08.05.19 Big Tech

How is government using big data? The Bureau wants to find out

AI, algorithms, deep learning, big data - barely a week goes by without a new revelation about our increasingly digital future. Computers will cure cancer, make us richer, prevent crime, decide who gets into the country, determine access to services, map our daily movements, take our jobs away and send us to jail. Successive innovations spark celebration and concern.

The UK should be “ready, willing and able” to profit from the economic potential of being a world leader in the artificial intelligence industry, a recent government report emphasises. Academics and civil society, meanwhile, sound warnings over corporate accountability, the intrusiveness of personal data and the ability of legal frameworks to keep pace with technological challenges.

These concerns become particularly acute when it comes to the use of digital technology by the public sector, which is compiling ever larger datasets on citizens as it moves towards an increasingly digitised future. But how this is happening is still a huge unknown. Questions abound about what national and local governments are already doing with data, who they are paying to do the work, and what the potential outcomes could be, especially for society's most vulnerable people.

Attempting to shed some light on those questions is of clear public interest. As such, the Bureau has been looking at this area with a view to launching it as an investigative theme. We started by undertaking a six-month scoping exercise, examining what IT systems the government is buying. In a report out today, ‘Government Data Systems: The Bureau Investigates’, we release our initial findings.

Our report looks at how to use publicly available data to build a picture of companies, services and projects in this area. We trawled through official transparency data, scraped websites, dug into big datasets, and made dozens of freedom of information requests to public authorities. We also interviewed experts, insiders, academics and members of civil society.

Government IT contracting is a flourishing sector. We found more than 1,800 IT companies selling short-term contracts to government, and almost 300 providing more complex services. The Home Office's plans to become a “data-driven organisation” have required work by more than 40 companies in just the last two years, our research revealed.

What it didn’t reveal, however, was precisely what all these companies are working on, or why they were hired in the first place. From start to finish we encountered systemic problems with disclosure, despite the UK's claim to lead the way in open data.
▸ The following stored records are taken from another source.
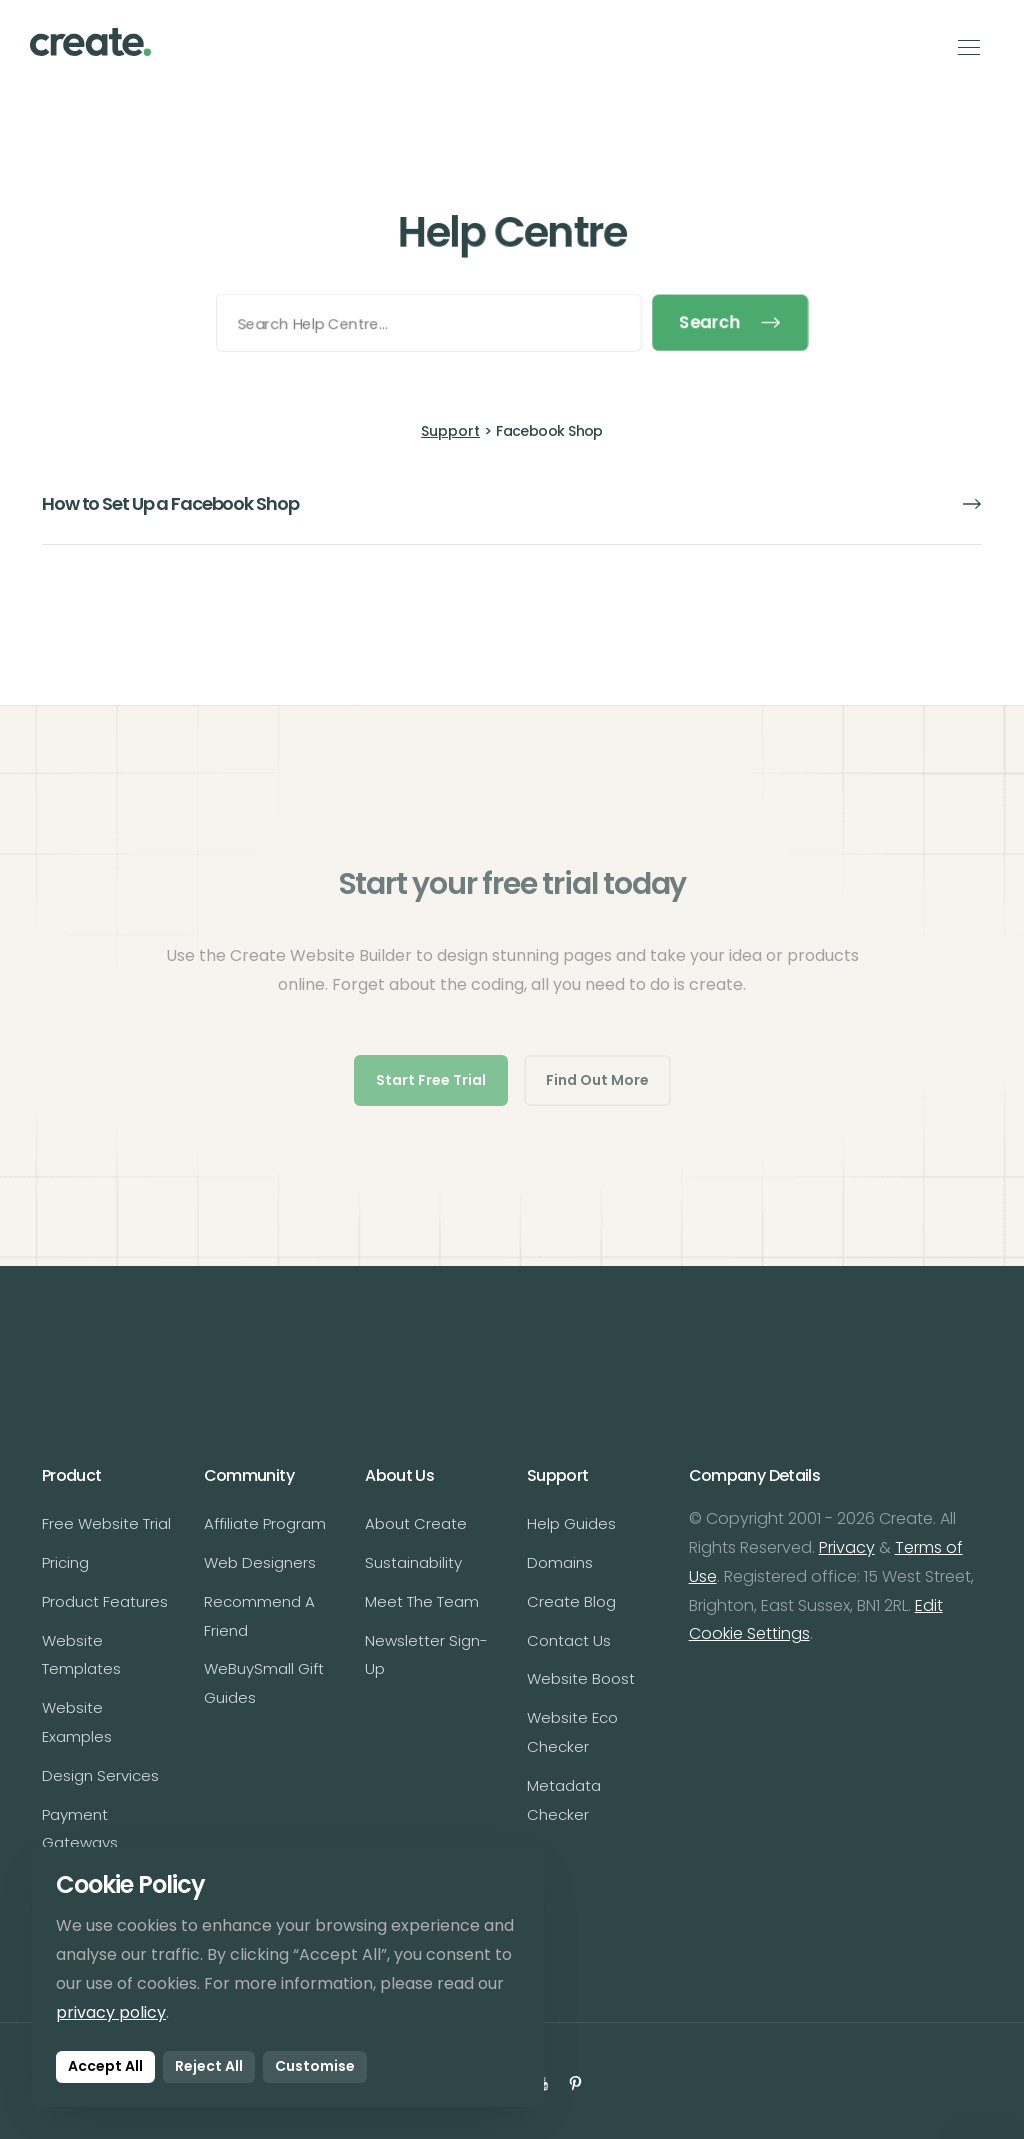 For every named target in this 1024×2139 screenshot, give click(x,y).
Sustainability (413, 1562)
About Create (416, 1523)
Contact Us (569, 1640)
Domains (560, 1562)
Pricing (65, 1562)
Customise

Transparency - and therefore accountability - over the way in which public money is spent remains a grey area. This should ring alarm bells. The state is in the midst of a complex data-driven revolution predicated on saving money through major digital transformation programmes. But its citizens often remain in the dark about what the changes will entail and who is being paid to carry them out.

Decision Machines

We've now launched Decision Machines, the project investigating the issues raised in this report and looking in more detail at several aspects of how governments are using data

Find out more

Sign up to our mailing list and follow @TBIJ on Twitter to keep updated. You can find the summary of our report below, and the full document beneath that. To download the report, use this link.


Government Data Systems: The Bureau Investigates

Executive Summary

  • Development of algorithmic and data-driven systems is frequently predicated on austerity - doing more with less.
  • The adoption of such systems, the combining of legacy databases and the roll out of “digital by default” services is a major driving force in public policy.
  • Information technology contracting for government is a flourishing area: although still dominated by traditional big names, many lesser known companies are also offering a wide variety of services.
  • The Home Office’s ambitious plans for new data-driven systems have required the assistance of over 40 companies in just the last two years.
  • We traced several types of government purchasing activities for digital systems, finding over 1,800 companies selling simpler or shorter-term consultancy, software and storage services and almost 300 providing more complex requirements.
  • Many authorities were unwilling or unable to specify how and why they purchased these services, however, or what their precise specifications were.
  • Public authorities - national and local - are supposed to keep transparent and accessible records of the services they purchase (in part to comply with the Public Contracts Regulations 2015). We found that this was rarely the case.
  • Government transparency datasets are an inadequate tool for understanding purchases, particularly in the case of highly diverse large companies which offer a multiplicity of services (true of many major government contractors). The UK lags massively behind the US’s granular approach to public spending available through the Federal Procurement Data System, for example.
  • Transparency - and therefore accountability - over the way in which public money is spent remains a very grey area in the UK. This is concerning, particularly at a time when the state is driving a complex data-driven revolution predicated on saving money through major digital transformation programmes and legacy system overhauls.